That night, the book sat glowing faintly on his desk. When he opened it, the photo had changed.

Behind young Tapan, now visible, was a woman.

Parul.

Her blurry face still held the sharpness of her wit, the scar on her chin, and that reckless kindness he had once mistaken for a phase.

Below the photo, a new message:

She waited. You didn’t come. You remember it wrong.



He closed the shop the next morning for the first time in years. His niece texted:

Uncle??? Did the books unionize?

Just chasing a footnote, he replied.

He packed three kurtas, a bottle of antacids, and the book. Then took the first train to Calcutta.



The city hit him in the lungs.

He hadn’t stepped foot here since, well, according to his own memory, never. And yet everything felt familiar: the dust, the heat, the tram bells like faraway typewriters.

He found the street in the photo. Found the bookstore. Found the same old cat curled in the poetry section.

The owner examined the book and nodded slowly.

“This,” he whispered, “is the Guruji’s Book. It rewrites itself depending on who reads it.”

Tapan asked, “So it’s alive?”

“No. Worse,” said the man. “It’s honest.”

That night, in a hotel room with damp walls and loud curtains, the book presented him a new message:

She left you a poem.
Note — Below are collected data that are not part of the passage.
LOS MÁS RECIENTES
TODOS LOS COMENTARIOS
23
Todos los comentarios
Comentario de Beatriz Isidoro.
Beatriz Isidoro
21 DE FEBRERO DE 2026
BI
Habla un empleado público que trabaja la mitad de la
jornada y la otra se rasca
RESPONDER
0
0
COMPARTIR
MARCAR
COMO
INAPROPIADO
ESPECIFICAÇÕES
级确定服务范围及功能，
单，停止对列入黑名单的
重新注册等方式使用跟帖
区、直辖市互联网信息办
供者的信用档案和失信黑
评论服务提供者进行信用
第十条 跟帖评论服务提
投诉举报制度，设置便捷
You never came.
She threw it into the river.
Go find what’s left of it.

The next clue: a puchkawala near the old church.

The vendor, white-haired and strangely alert, handed him a single puchka.
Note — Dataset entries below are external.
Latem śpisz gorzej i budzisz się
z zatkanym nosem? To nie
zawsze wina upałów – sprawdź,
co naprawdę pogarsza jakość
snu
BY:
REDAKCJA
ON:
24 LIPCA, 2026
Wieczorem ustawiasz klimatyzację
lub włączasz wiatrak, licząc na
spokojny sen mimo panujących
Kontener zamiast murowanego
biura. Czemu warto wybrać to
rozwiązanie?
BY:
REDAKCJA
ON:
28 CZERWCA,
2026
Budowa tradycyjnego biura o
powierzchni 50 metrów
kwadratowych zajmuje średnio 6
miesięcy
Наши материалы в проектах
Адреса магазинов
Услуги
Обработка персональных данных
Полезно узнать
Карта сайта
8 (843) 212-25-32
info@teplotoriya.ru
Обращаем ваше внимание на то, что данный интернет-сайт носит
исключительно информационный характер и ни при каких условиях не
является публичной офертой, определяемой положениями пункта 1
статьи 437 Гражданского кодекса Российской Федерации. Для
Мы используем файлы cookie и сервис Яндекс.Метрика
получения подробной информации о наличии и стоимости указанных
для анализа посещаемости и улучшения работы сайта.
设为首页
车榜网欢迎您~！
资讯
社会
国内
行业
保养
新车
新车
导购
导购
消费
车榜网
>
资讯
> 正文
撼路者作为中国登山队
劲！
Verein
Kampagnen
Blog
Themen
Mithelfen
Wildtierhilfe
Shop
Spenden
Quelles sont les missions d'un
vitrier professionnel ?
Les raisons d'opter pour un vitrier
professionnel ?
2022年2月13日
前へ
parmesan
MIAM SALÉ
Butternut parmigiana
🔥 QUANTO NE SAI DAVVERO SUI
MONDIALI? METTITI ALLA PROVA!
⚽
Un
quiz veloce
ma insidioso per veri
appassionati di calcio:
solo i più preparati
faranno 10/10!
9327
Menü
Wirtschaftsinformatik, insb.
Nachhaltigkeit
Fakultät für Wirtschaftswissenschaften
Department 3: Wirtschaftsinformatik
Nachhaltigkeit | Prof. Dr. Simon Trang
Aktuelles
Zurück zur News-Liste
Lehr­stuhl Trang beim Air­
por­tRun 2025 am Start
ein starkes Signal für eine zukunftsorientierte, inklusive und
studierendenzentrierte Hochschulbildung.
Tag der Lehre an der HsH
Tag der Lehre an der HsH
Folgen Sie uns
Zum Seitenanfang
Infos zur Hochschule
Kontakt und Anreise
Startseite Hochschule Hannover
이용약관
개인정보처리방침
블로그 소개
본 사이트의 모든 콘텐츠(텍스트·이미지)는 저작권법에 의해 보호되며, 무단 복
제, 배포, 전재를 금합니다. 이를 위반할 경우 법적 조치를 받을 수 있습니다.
“It’s tamarind-heavy,” the man warned. “So’s memory.”

Inside the puchka: a note.

The city was a mirror,
Cracked and gold-edged.
I waited in its reflection
Until I faded like a whisper.
~Parul



He sat on the ghat, rereading the lines.

Had she waited? Had he truly not gone?

Or had he gone, and forgotten?

The book, that night, offered one last page:

Return one regret. Gain one memory.

And beneath that:

You were there, Tapan. But you chose to forget.


On the banks of the river, dawn pinking the sky, he saw him.

A younger version of himself. The same man from the photo. Holding the same book.

“You’re here,” the younger man said.

“Apparently.”

“You burned the poem once already. That’s how you forgot her. Do it again, and she’s just a ghost. Keep it, and she lives
but you’ll lose something else.”

“What?”

“The story where you get to be innocent.”

Tapan took the poem. It felt warm.

This time, he didn’t burn it.

He folded it gently, slipped it between the pages of the book.

Let memory stay.

Let regret have its place.


Back in Delhi, the shop was unchanged, but Tapan wasn’t.

The book was still there, but different now. Smaller. Quieter. Contained.

When he opened it, a new first page had appeared:

This story has been told. But you were not the hero.
That’s why it matters.
~S.

One afternoon, a girl came in. Bright eyes. Soft curiosity.

“Is it true your books talk back?” she asked.

Tapan smiled.

“They don’t talk,” he said. “But sometimes they remember what you forgot.”

She tilted her head. “Can I try one?”

He handed her a small, leather-bound volume.

“Page 143,” he said. “If you're ready.”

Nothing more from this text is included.